The teenager’s eyes were half-closed and his breath ragged. It had been two weeks since the last time. While he just stood there Celia undid his belt, his pants, worked his zipper and then pulled his jeans down.

She took a sharp breath when she looked down. He tried to help her take his Jockey shorts down but his hands were trembling and Celia pretty much had to do it. As she sat back up it brushed the side of her face. She took hold of him and smiled, looking up. “You’re really something,” she whispered. Then she hastily stood up to take off her jeans and panties and moved back down onto the file cabinet. Jason grabbed at her thighs to pull her legs up and she scarcely had time to guide him into place before he shuddered and caved.

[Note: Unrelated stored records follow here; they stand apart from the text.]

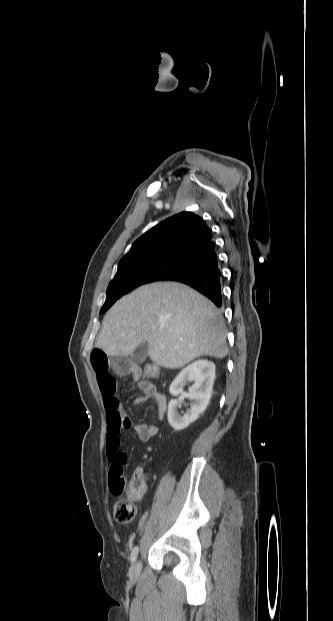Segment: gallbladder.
<instances>
[{
	"label": "gallbladder",
	"instance_id": "gallbladder-1",
	"mask_svg": "<svg viewBox=\"0 0 333 621\" xmlns=\"http://www.w3.org/2000/svg\"><path fill=\"white\" fill-rule=\"evenodd\" d=\"M148 356V343L140 344L131 354V360L136 364H142Z\"/></svg>",
	"mask_w": 333,
	"mask_h": 621
}]
</instances>
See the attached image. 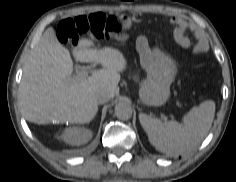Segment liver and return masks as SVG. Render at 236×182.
Instances as JSON below:
<instances>
[{
  "label": "liver",
  "mask_w": 236,
  "mask_h": 182,
  "mask_svg": "<svg viewBox=\"0 0 236 182\" xmlns=\"http://www.w3.org/2000/svg\"><path fill=\"white\" fill-rule=\"evenodd\" d=\"M75 60L100 64L103 68L89 77H72L73 61L53 28L43 33L23 69L19 102L26 120L49 124L52 120L90 122L98 112L96 94L107 89L112 97L118 90L120 72L127 61L118 49L90 48L83 40L72 49Z\"/></svg>",
  "instance_id": "1"
}]
</instances>
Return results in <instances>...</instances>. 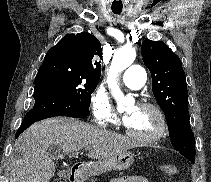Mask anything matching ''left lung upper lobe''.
Masks as SVG:
<instances>
[{
  "mask_svg": "<svg viewBox=\"0 0 211 182\" xmlns=\"http://www.w3.org/2000/svg\"><path fill=\"white\" fill-rule=\"evenodd\" d=\"M141 53L151 73L152 91L164 112L171 143L194 163L195 140L189 121L188 91L182 62L162 41L145 39Z\"/></svg>",
  "mask_w": 211,
  "mask_h": 182,
  "instance_id": "5c2ea615",
  "label": "left lung upper lobe"
}]
</instances>
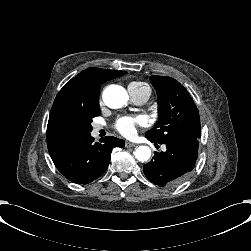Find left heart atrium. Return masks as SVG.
I'll return each mask as SVG.
<instances>
[{"label":"left heart atrium","mask_w":251,"mask_h":251,"mask_svg":"<svg viewBox=\"0 0 251 251\" xmlns=\"http://www.w3.org/2000/svg\"><path fill=\"white\" fill-rule=\"evenodd\" d=\"M141 122L142 119L140 117L132 118L124 116L117 119L114 127L122 135L128 136L134 133L135 125L140 124Z\"/></svg>","instance_id":"obj_1"}]
</instances>
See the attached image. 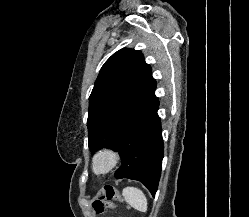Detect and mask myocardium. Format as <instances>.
I'll use <instances>...</instances> for the list:
<instances>
[{
  "label": "myocardium",
  "instance_id": "obj_1",
  "mask_svg": "<svg viewBox=\"0 0 249 217\" xmlns=\"http://www.w3.org/2000/svg\"><path fill=\"white\" fill-rule=\"evenodd\" d=\"M120 153L113 147L98 149L91 160V170L97 176L110 173L119 163Z\"/></svg>",
  "mask_w": 249,
  "mask_h": 217
}]
</instances>
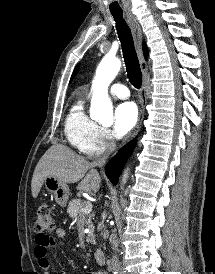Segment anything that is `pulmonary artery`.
<instances>
[{"label":"pulmonary artery","instance_id":"1","mask_svg":"<svg viewBox=\"0 0 215 274\" xmlns=\"http://www.w3.org/2000/svg\"><path fill=\"white\" fill-rule=\"evenodd\" d=\"M110 93L120 99H126L129 97V91L127 87L120 83H115L110 87Z\"/></svg>","mask_w":215,"mask_h":274}]
</instances>
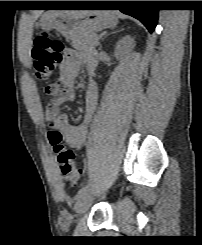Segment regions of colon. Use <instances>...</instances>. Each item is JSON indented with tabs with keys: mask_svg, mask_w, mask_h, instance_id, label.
<instances>
[{
	"mask_svg": "<svg viewBox=\"0 0 202 245\" xmlns=\"http://www.w3.org/2000/svg\"><path fill=\"white\" fill-rule=\"evenodd\" d=\"M35 76L39 81H47L62 61V44L47 34H41L34 39L31 52ZM53 88L46 89L47 95H52ZM49 141L56 154L59 171L63 178L72 184H77L82 176V169L76 165L75 154L62 142V135L50 123Z\"/></svg>",
	"mask_w": 202,
	"mask_h": 245,
	"instance_id": "5ec220e1",
	"label": "colon"
}]
</instances>
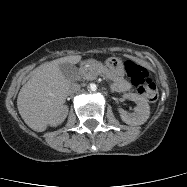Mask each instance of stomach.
<instances>
[{
  "mask_svg": "<svg viewBox=\"0 0 187 187\" xmlns=\"http://www.w3.org/2000/svg\"><path fill=\"white\" fill-rule=\"evenodd\" d=\"M105 65L112 74L114 81H118L124 76V65L120 58L110 57L106 60Z\"/></svg>",
  "mask_w": 187,
  "mask_h": 187,
  "instance_id": "obj_1",
  "label": "stomach"
}]
</instances>
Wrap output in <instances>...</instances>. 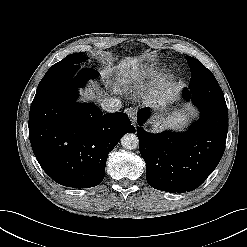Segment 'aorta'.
<instances>
[{"label": "aorta", "instance_id": "aorta-1", "mask_svg": "<svg viewBox=\"0 0 247 247\" xmlns=\"http://www.w3.org/2000/svg\"><path fill=\"white\" fill-rule=\"evenodd\" d=\"M121 145L128 150L136 149L139 145V139L134 133H127L121 138Z\"/></svg>", "mask_w": 247, "mask_h": 247}]
</instances>
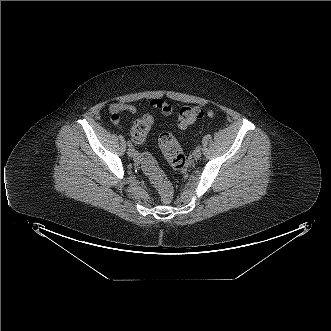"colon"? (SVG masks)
<instances>
[{
    "mask_svg": "<svg viewBox=\"0 0 331 331\" xmlns=\"http://www.w3.org/2000/svg\"><path fill=\"white\" fill-rule=\"evenodd\" d=\"M205 115L212 116V112H205L197 106H185L178 113V125L187 128ZM153 124V117L145 114L135 121L132 128V138L135 143H142ZM159 146L163 151L169 165L177 171H182L187 167V158L184 155L177 139L168 132L160 134ZM141 168L149 178L151 184L157 189L163 203H169L173 198V188L165 174L160 170L155 159L149 154L141 156Z\"/></svg>",
    "mask_w": 331,
    "mask_h": 331,
    "instance_id": "1",
    "label": "colon"
}]
</instances>
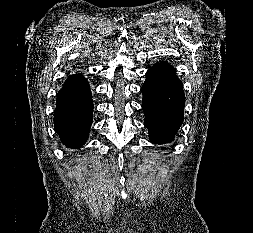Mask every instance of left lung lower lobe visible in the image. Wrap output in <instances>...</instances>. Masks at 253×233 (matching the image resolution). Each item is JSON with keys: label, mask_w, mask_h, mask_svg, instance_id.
<instances>
[{"label": "left lung lower lobe", "mask_w": 253, "mask_h": 233, "mask_svg": "<svg viewBox=\"0 0 253 233\" xmlns=\"http://www.w3.org/2000/svg\"><path fill=\"white\" fill-rule=\"evenodd\" d=\"M144 124L150 141L163 144L172 141L183 122L185 96L176 71L167 62H158L146 73L141 88Z\"/></svg>", "instance_id": "1"}]
</instances>
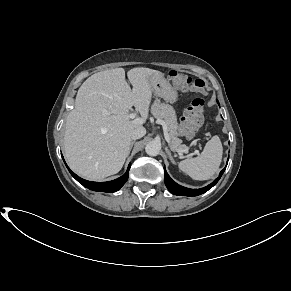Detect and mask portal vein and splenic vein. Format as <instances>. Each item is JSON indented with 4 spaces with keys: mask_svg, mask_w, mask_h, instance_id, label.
Returning <instances> with one entry per match:
<instances>
[{
    "mask_svg": "<svg viewBox=\"0 0 291 291\" xmlns=\"http://www.w3.org/2000/svg\"><path fill=\"white\" fill-rule=\"evenodd\" d=\"M136 117L135 113H131L128 115V118L130 119H134ZM157 123L162 125L163 127V131H164V137H165V140L167 141L168 145L170 146L171 150L177 152L179 155H182V153H187L188 152V147L184 148V149H178L176 148L171 140H170V137H169V133H168V127H167V124L165 123V121L161 120V119H158L157 120ZM195 154H199V152L196 150L194 151L193 153H191L190 155H195Z\"/></svg>",
    "mask_w": 291,
    "mask_h": 291,
    "instance_id": "18ae733b",
    "label": "portal vein and splenic vein"
}]
</instances>
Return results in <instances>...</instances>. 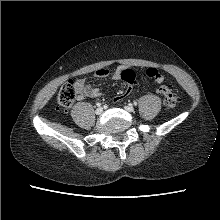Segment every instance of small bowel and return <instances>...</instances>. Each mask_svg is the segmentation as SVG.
I'll return each instance as SVG.
<instances>
[{"instance_id": "small-bowel-1", "label": "small bowel", "mask_w": 220, "mask_h": 220, "mask_svg": "<svg viewBox=\"0 0 220 220\" xmlns=\"http://www.w3.org/2000/svg\"><path fill=\"white\" fill-rule=\"evenodd\" d=\"M121 71H122L121 68H117L112 74L113 79L119 80L121 78ZM108 73H109L108 70L101 68V69H98L95 72L94 76L96 78H104L108 75ZM76 86H77V89H78L80 99H82L84 97L95 98V97H98L101 94V92L98 88L93 87L85 79H78L76 81ZM128 95L129 94L125 95V94L121 93L115 100L116 101H121V100L125 99Z\"/></svg>"}]
</instances>
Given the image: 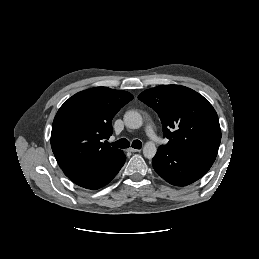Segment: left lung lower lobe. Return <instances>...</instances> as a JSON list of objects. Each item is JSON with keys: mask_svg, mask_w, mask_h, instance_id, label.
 <instances>
[{"mask_svg": "<svg viewBox=\"0 0 259 259\" xmlns=\"http://www.w3.org/2000/svg\"><path fill=\"white\" fill-rule=\"evenodd\" d=\"M215 158L208 154H182L161 145L152 165L158 175L170 184L186 186L205 175Z\"/></svg>", "mask_w": 259, "mask_h": 259, "instance_id": "1", "label": "left lung lower lobe"}]
</instances>
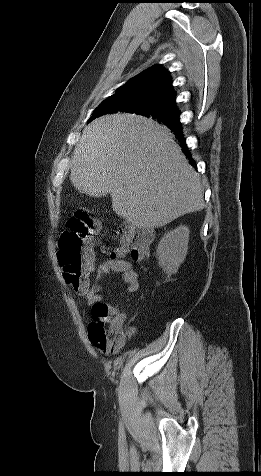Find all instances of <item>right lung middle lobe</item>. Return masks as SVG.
Returning a JSON list of instances; mask_svg holds the SVG:
<instances>
[{
    "label": "right lung middle lobe",
    "mask_w": 261,
    "mask_h": 476,
    "mask_svg": "<svg viewBox=\"0 0 261 476\" xmlns=\"http://www.w3.org/2000/svg\"><path fill=\"white\" fill-rule=\"evenodd\" d=\"M119 96H111L106 99L92 114L89 121L107 113L128 112L146 117H152L165 125L179 121V112L158 101H144L135 103H121Z\"/></svg>",
    "instance_id": "1"
}]
</instances>
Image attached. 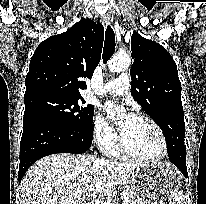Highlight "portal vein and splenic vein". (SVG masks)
Instances as JSON below:
<instances>
[{
	"instance_id": "obj_1",
	"label": "portal vein and splenic vein",
	"mask_w": 206,
	"mask_h": 204,
	"mask_svg": "<svg viewBox=\"0 0 206 204\" xmlns=\"http://www.w3.org/2000/svg\"><path fill=\"white\" fill-rule=\"evenodd\" d=\"M80 192L76 193L75 195H78ZM126 191L121 192V198H125L126 197Z\"/></svg>"
}]
</instances>
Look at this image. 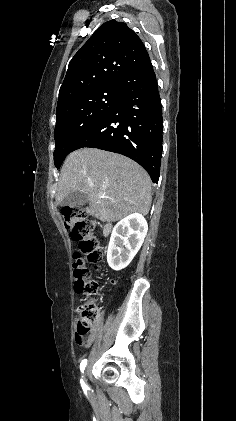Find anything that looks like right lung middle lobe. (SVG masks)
<instances>
[{"mask_svg":"<svg viewBox=\"0 0 236 421\" xmlns=\"http://www.w3.org/2000/svg\"><path fill=\"white\" fill-rule=\"evenodd\" d=\"M119 99V89L113 86L78 95L57 107L54 163L58 169L76 143L105 118Z\"/></svg>","mask_w":236,"mask_h":421,"instance_id":"right-lung-middle-lobe-1","label":"right lung middle lobe"}]
</instances>
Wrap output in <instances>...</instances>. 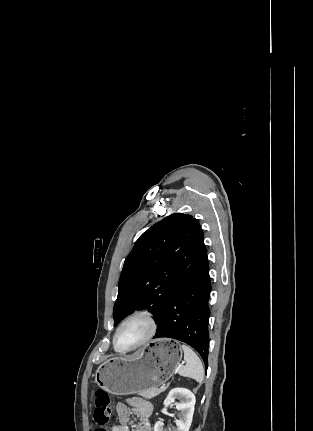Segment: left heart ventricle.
<instances>
[{
  "label": "left heart ventricle",
  "instance_id": "1",
  "mask_svg": "<svg viewBox=\"0 0 313 431\" xmlns=\"http://www.w3.org/2000/svg\"><path fill=\"white\" fill-rule=\"evenodd\" d=\"M149 325L144 319H135L125 324L117 336V345L122 349L130 348L147 335Z\"/></svg>",
  "mask_w": 313,
  "mask_h": 431
}]
</instances>
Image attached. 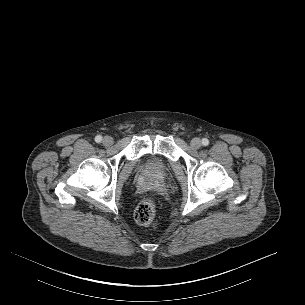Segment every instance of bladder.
I'll list each match as a JSON object with an SVG mask.
<instances>
[{"label":"bladder","mask_w":305,"mask_h":305,"mask_svg":"<svg viewBox=\"0 0 305 305\" xmlns=\"http://www.w3.org/2000/svg\"><path fill=\"white\" fill-rule=\"evenodd\" d=\"M149 171L155 176H164L168 172V167L165 164H153L149 166Z\"/></svg>","instance_id":"obj_1"}]
</instances>
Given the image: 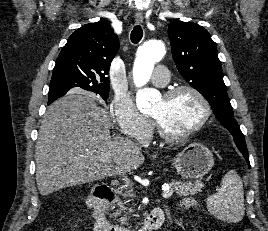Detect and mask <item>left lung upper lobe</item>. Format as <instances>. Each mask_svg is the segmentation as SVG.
Returning a JSON list of instances; mask_svg holds the SVG:
<instances>
[{
	"instance_id": "1",
	"label": "left lung upper lobe",
	"mask_w": 268,
	"mask_h": 231,
	"mask_svg": "<svg viewBox=\"0 0 268 231\" xmlns=\"http://www.w3.org/2000/svg\"><path fill=\"white\" fill-rule=\"evenodd\" d=\"M168 35L179 73L207 99L217 119L232 134L238 149L247 152L227 95L216 45L209 32L196 23L176 21L169 24Z\"/></svg>"
}]
</instances>
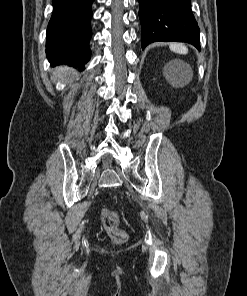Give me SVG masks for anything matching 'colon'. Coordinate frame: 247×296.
Wrapping results in <instances>:
<instances>
[{"label":"colon","instance_id":"obj_1","mask_svg":"<svg viewBox=\"0 0 247 296\" xmlns=\"http://www.w3.org/2000/svg\"><path fill=\"white\" fill-rule=\"evenodd\" d=\"M102 224L108 235L117 243H123L126 240V232L119 226V217L116 212L110 209L102 211Z\"/></svg>","mask_w":247,"mask_h":296}]
</instances>
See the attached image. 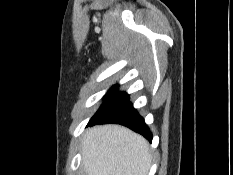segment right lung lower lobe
<instances>
[{
  "label": "right lung lower lobe",
  "mask_w": 233,
  "mask_h": 175,
  "mask_svg": "<svg viewBox=\"0 0 233 175\" xmlns=\"http://www.w3.org/2000/svg\"><path fill=\"white\" fill-rule=\"evenodd\" d=\"M128 97L129 96L127 94H122L107 108L94 116L88 125L92 126L106 123L121 124L137 133H140L151 142L152 134L150 129L145 124L144 119L139 115L137 110L133 108Z\"/></svg>",
  "instance_id": "1"
}]
</instances>
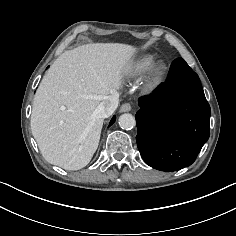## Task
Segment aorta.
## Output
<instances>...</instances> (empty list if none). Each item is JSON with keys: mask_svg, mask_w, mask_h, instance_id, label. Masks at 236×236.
Listing matches in <instances>:
<instances>
[{"mask_svg": "<svg viewBox=\"0 0 236 236\" xmlns=\"http://www.w3.org/2000/svg\"><path fill=\"white\" fill-rule=\"evenodd\" d=\"M119 126L122 129L130 130L135 127L136 121L135 117L132 114L125 113L119 117Z\"/></svg>", "mask_w": 236, "mask_h": 236, "instance_id": "aorta-1", "label": "aorta"}]
</instances>
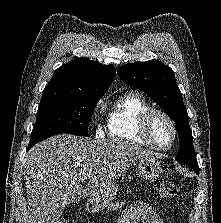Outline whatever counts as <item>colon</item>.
<instances>
[{
  "label": "colon",
  "mask_w": 221,
  "mask_h": 223,
  "mask_svg": "<svg viewBox=\"0 0 221 223\" xmlns=\"http://www.w3.org/2000/svg\"><path fill=\"white\" fill-rule=\"evenodd\" d=\"M158 193L162 199H172L178 195V187L170 180H163L159 185ZM55 223H69V218L62 216Z\"/></svg>",
  "instance_id": "obj_1"
}]
</instances>
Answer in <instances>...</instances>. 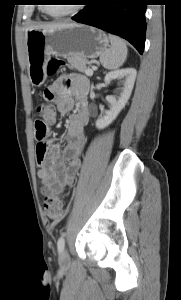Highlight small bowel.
I'll return each instance as SVG.
<instances>
[{"instance_id": "small-bowel-1", "label": "small bowel", "mask_w": 181, "mask_h": 300, "mask_svg": "<svg viewBox=\"0 0 181 300\" xmlns=\"http://www.w3.org/2000/svg\"><path fill=\"white\" fill-rule=\"evenodd\" d=\"M89 81L78 74L63 75L57 78L46 93L56 99L58 112L68 114L75 98L77 109L69 117L64 146L54 140H46L36 146V160L39 166L38 177L42 180L45 196L61 192L71 185L79 173L81 155L86 145L85 128L89 122L87 94ZM49 132V128H48Z\"/></svg>"}]
</instances>
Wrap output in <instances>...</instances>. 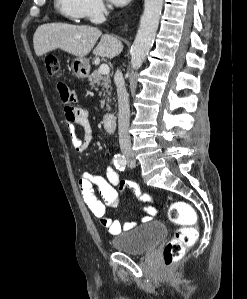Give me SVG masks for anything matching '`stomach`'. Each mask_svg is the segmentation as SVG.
Masks as SVG:
<instances>
[{
  "label": "stomach",
  "mask_w": 247,
  "mask_h": 299,
  "mask_svg": "<svg viewBox=\"0 0 247 299\" xmlns=\"http://www.w3.org/2000/svg\"><path fill=\"white\" fill-rule=\"evenodd\" d=\"M71 68L73 74L79 78L84 79L88 77L90 72V64L89 61L82 57H77L72 61Z\"/></svg>",
  "instance_id": "obj_1"
}]
</instances>
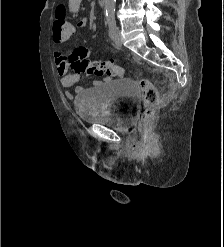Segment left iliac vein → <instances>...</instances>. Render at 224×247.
<instances>
[{
    "label": "left iliac vein",
    "instance_id": "obj_1",
    "mask_svg": "<svg viewBox=\"0 0 224 247\" xmlns=\"http://www.w3.org/2000/svg\"><path fill=\"white\" fill-rule=\"evenodd\" d=\"M114 42L117 46L121 47L122 46V37L121 33L119 30L116 31L115 36H114Z\"/></svg>",
    "mask_w": 224,
    "mask_h": 247
}]
</instances>
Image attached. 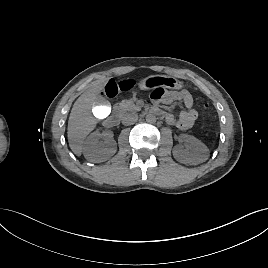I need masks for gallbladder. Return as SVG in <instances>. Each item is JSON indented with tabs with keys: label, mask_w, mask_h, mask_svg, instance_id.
Listing matches in <instances>:
<instances>
[{
	"label": "gallbladder",
	"mask_w": 268,
	"mask_h": 268,
	"mask_svg": "<svg viewBox=\"0 0 268 268\" xmlns=\"http://www.w3.org/2000/svg\"><path fill=\"white\" fill-rule=\"evenodd\" d=\"M91 112L96 119L104 120L111 115L112 107L107 100L99 99L92 104Z\"/></svg>",
	"instance_id": "bac80fb5"
}]
</instances>
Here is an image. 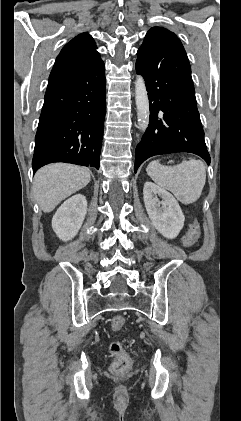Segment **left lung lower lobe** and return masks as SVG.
Segmentation results:
<instances>
[{"label":"left lung lower lobe","mask_w":241,"mask_h":421,"mask_svg":"<svg viewBox=\"0 0 241 421\" xmlns=\"http://www.w3.org/2000/svg\"><path fill=\"white\" fill-rule=\"evenodd\" d=\"M136 71L142 74L150 102L149 126L136 147L135 172L149 157L190 152L208 164L191 68L176 35L148 32L137 52Z\"/></svg>","instance_id":"obj_1"}]
</instances>
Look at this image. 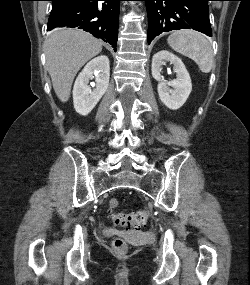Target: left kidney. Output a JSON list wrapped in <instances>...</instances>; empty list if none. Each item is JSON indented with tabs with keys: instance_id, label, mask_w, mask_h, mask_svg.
Returning a JSON list of instances; mask_svg holds the SVG:
<instances>
[{
	"instance_id": "1",
	"label": "left kidney",
	"mask_w": 250,
	"mask_h": 285,
	"mask_svg": "<svg viewBox=\"0 0 250 285\" xmlns=\"http://www.w3.org/2000/svg\"><path fill=\"white\" fill-rule=\"evenodd\" d=\"M170 62L174 67L176 79L166 81L161 75L162 65ZM152 76L158 81V94L161 102L171 110L179 109L188 99L192 83L185 65L176 55L162 50L154 54L152 58ZM172 87V89H170Z\"/></svg>"
}]
</instances>
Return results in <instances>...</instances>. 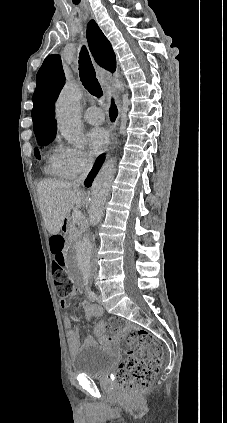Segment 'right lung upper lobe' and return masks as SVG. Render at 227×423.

One of the hazards of an inexperienced teenage boy. The upside was Jason had been a virgin, free of disease, and now only knew the most acute desire to get into her. Which was fine with her.

“I’m sorry,” he whispered.

“It’s okay,” she whispered back, pulling his head down to rest on her shoulder, “because you still feel so good inside of me.” She was looking up at the clock. She had maybe ten minutes. She shifted, tightening her legs around Jason to keep him there, and started to whisper things to him. Nice things. About him, about his size and how he felt inside of her, about what she wanted him to do to her. It was not long before she felt him growing large again. The progress was slow but steady, and although he was not quite yet fully erect, she started moving against him because she had grown tremendously excited. He began thrusting back, making her moan a little, which got him more excited, and his increasingly harder thrusts made Celia’s hips start to rise. She told him what was happening to her, what she was feeling, and then Jason became almost frantic, rhythmically banging the cabinet into the wall. She cried softly into his neck as she came and then shuddered violently; moments later he grunted loudly and collapsed on Celia, damp with perspiration.

Celia rolled out from under Jason and went into Mark’s toilet to get some paper towels. She dampened some and used them to clean herself up and then wordlessly brought some out for Jason. She went back for the can of Glade and sprayed the air. It smelled of fake roses and when she looked at Jason they both laughed.